■ Exercise prompt ■
Write out nothing but the lines from the first line of the entries below through the line with "Sogenannte „O"; no pictures go in.

Stored entries:
== == ==

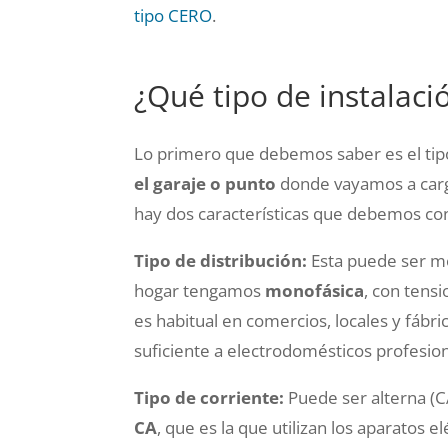
tipo CERO
.
¿Qué tipo de instalaci
Lo primero que debemos saber es el ti
el garaje o punto
donde vayamos a carga
hay dos características que debemos co
Tipo de distribución:
Esta puede ser mo
hogar tengamos
monofásica
, con tens
es habitual en comercios, locales y fábri
suficiente a electrodomésticos profesion
Tipo de corriente:
Puede ser alterna (C
CA
, que es la que utilizan los aparatos e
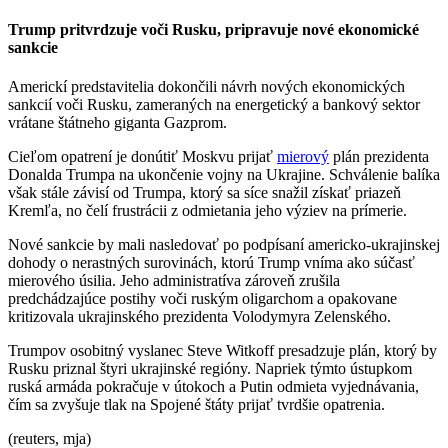
Trump pritvrdzuje voči Rusku, pripravuje nové ekonomické
sankcie
Americkí predstavitelia dokončili návrh nových ekonomických
sankcií voči Rusku, zameraných na energetický a bankový sektor
vrátane štátneho giganta Gazprom.
Cieľom opatrení je donútiť Moskvu prijať
mierový
plán prezidenta
Donalda Trumpa na ukončenie vojny na Ukrajine. Schválenie balíka
však stále závisí od Trumpa, ktorý sa síce snažil získať priazeň
Kremľa, no čelí frustrácii z odmietania jeho výziev na prímerie.
Nové sankcie by mali nasledovať po podpísaní americko-ukrajinskej
dohody o nerastných surovinách, ktorú Trump vníma ako súčasť
mierového úsilia. Jeho administratíva zároveň zrušila
predchádzajúce postihy voči ruským oligarchom a opakovane
kritizovala ukrajinského prezidenta Volodymyra Zelenského.
Trumpov osobitný vyslanec Steve Witkoff presadzuje plán, ktorý by
Rusku priznal štyri ukrajinské regióny. Napriek týmto ústupkom
ruská armáda pokračuje v útokoch a Putin odmieta vyjednávania,
čím sa zvyšuje tlak na Spojené štáty prijať tvrdšie opatrenia.
(reuters, mja)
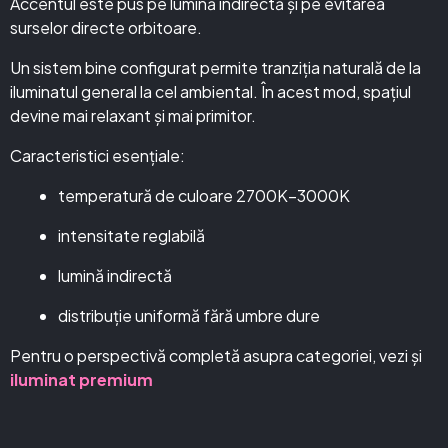
Accentul este pus pe lumină indirectă și pe evitarea
surselor directe orbitoare.
Un sistem bine configurat permite tranziția naturală de la
iluminatul general la cel ambiental. În acest mod, spațiul
devine mai relaxant și mai primitor.
Caracteristici esențiale:
temperatură de culoare 2700K–3000K
intensitate reglabilă
lumină indirectă
distribuție uniformă fără umbre dure
Pentru o perspectivă completă asupra categoriei, vezi și
iluminat premium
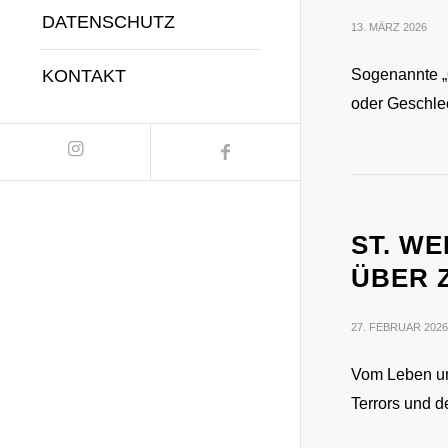
DATENSCHUTZ
13. MÄRZ 2026
Sogenannte „O
KONTAKT
oder Geschle
ST. W
ÜBER 
27. FEBRUAR 2026
Vom Leben un
Terrors und d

== == ==

■ Problem solution ■
tipo CERO
.
¿Qué tipo de instalaci
Lo primero que debemos saber es el ti
el garaje o punto
donde vayamos a carga
hay dos características que debemos co
Tipo de distribución:
Esta puede ser mo
hogar tengamos
monofásica
, con tens
es habitual en comercios, locales y fábri
suficiente a electrodomésticos profesion
Tipo de corriente:
Puede ser alterna (C
CA
, que es la que utilizan los aparatos e
Trump pritvrdzuje voči Rusku, pripravuje nové ekonomické
sankcie
Americkí predstavitelia dokončili návrh nových ekonomických
sankcií voči Rusku, zameraných na energetický a bankový sektor
vrátane štátneho giganta Gazprom.
Cieľom opatrení je donútiť Moskvu prijať
mierový
plán prezidenta
Donalda Trumpa na ukončenie vojny na Ukrajine. Schválenie balíka
však stále závisí od Trumpa, ktorý sa síce snažil získať priazeň
Kremľa, no čelí frustrácii z odmietania jeho výziev na prímerie.
Nové sankcie by mali nasledovať po podpísaní americko-ukrajinskej
dohody o nerastných surovinách, ktorú Trump vníma ako súčasť
mierového úsilia. Jeho administratíva zároveň zrušila
predchádzajúce postihy voči ruským oligarchom a opakovane
kritizovala ukrajinského prezidenta Volodymyra Zelenského.
Trumpov osobitný vyslanec Steve Witkoff presadzuje plán, ktorý by
Rusku priznal štyri ukrajinské regióny. Napriek týmto ústupkom
ruská armáda pokračuje v útokoch a Putin odmieta vyjednávania,
čím sa zvyšuje tlak na Spojené štáty prijať tvrdšie opatrenia.
(reuters, mja)
Accentul este pus pe lumină indirectă și pe evitarea
surselor directe orbitoare.
Un sistem bine configurat permite tranziția naturală de la
iluminatul general la cel ambiental. În acest mod, spațiul
devine mai relaxant și mai primitor.
Caracteristici esențiale:
temperatură de culoare 2700K–3000K
intensitate reglabilă
lumină indirectă
distribuție uniformă fără umbre dure
Pentru o perspectivă completă asupra categoriei, vezi și
iluminat premium
DATENSCHUTZ
13. MÄRZ 2026
Sogenannte „O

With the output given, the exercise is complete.